In West Virginia, regulation of intrastate pipelines falls to the state Public Service Commission. In Ohio, that agency is the Public Utilities Commission of Ohio.

West Virginia PSC spokeswoman Susan Small said the vast majority of Mountain State pipelines fall into what's known as "Class One," which means there are 10 or fewer occupied buildings within 220 yards on any side of the pipeline. This describes rural areas, home to most of the pipelines.

Small said the PSC does not regulate Class One pipelines, many of which connect natural gas wells to compressor stations and processing plants. Upon leaving the plant, the gas often enters a larger "transmission" pipeline, over which state regulators have authority to enforce federal regulations.

"We don't walk the line. We would inspect the company's records to make sure they adhere to federal regulations," she said, noting those regulations are established by the Pipeline and Hazardous Materials Safety Administration, a division of the U.S. Department of Transportation.

"It all comes down to PHMSA," Small added.

For interstate pipelines - such as the the ATEX Express ethane pipeline that ruptured and exploded Monday in Brooke County - PHMSA inspects problems with the line. PHMSA is the federal agency investigating the ATEX pipeline rupture.

Just where gas lines can be located - no matter their size - remains up to the homeowner and the company running the pipeline.

"We have no siting authority," Small said when asked about the locations of pipelines. "The right-of-way agreement is between the property owner and the company. Even if the landowner sells the property, the agreement stays in place."

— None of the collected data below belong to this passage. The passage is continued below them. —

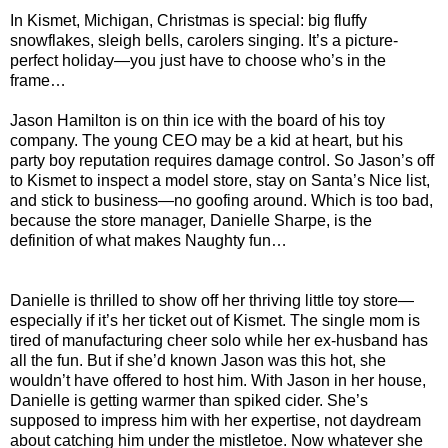
In Kismet, Michigan, Christmas is special: big fluffy
snowflakes, sleigh bells, carolers singing. It’s a picture-
perfect holiday—you just have to choose who’s in the
frame…
Jason Hamilton is on thin ice with the board of his toy
company. The young CEO may be a kid at heart, but his
party boy reputation requires damage control. So Jason’s off
to Kismet to inspect a model store, stay on Santa’s Nice list,
and stick to business—no goofing around. Which is too bad,
because the store manager, Danielle Sharpe, is the
definition of what makes Naughty fun…
Danielle is thrilled to show off her thriving little toy store—
especially if it’s her ticket out of Kismet. The single mom is
tired of manufacturing cheer solo while her ex-husband has
all the fun. But if she’d known Jason was this hot, she
wouldn’t have offered to host him. With Jason in her house,
Danielle is getting warmer than spiked cider. She’s
supposed to impress him with her expertise, not daydream
about catching him under the mistletoe. Now whatever she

In Ohio, the PUCO oversees pipelines that do not exceed state boundaries. Commission spokesman Matt Schilling said state sees a similar situation to West Virginia's.

"There is no specific setback for a pipeline. The lines need to reach the buildings they serve," he said. "We basically audit the company's inspections of itself. We make sure they do what they say they do."

Having pipelines near homes is unavoidable. However, landowners will have some discretion about how close larger lines can be.

"I wouldn't think you would want to put a high-pressure pipeline right next to a house," Corky Demarco, executive director of the West Virginia Oil and Natural Gas Association, said when asked about pipelines being located close to homes. "And if you get natural gas at your house, a pipeline has to take it there."

Demarco said the amount of pressure on lines close to homes will not be anywhere near what it is on an interstate pipeline.

R. Dennis Xander, past president of the Independent Oil and Gas Association of West Virginia, said some new property owners start building before they know where pipelines are.

"What I have seen happen frequently is that after a pipeline is built, some landowner builds next to a line. In West Virginia, there are limits as to how close I can drill a well to a structure. However, there are no limits as to how close someone can build to one of my wells," Xander said.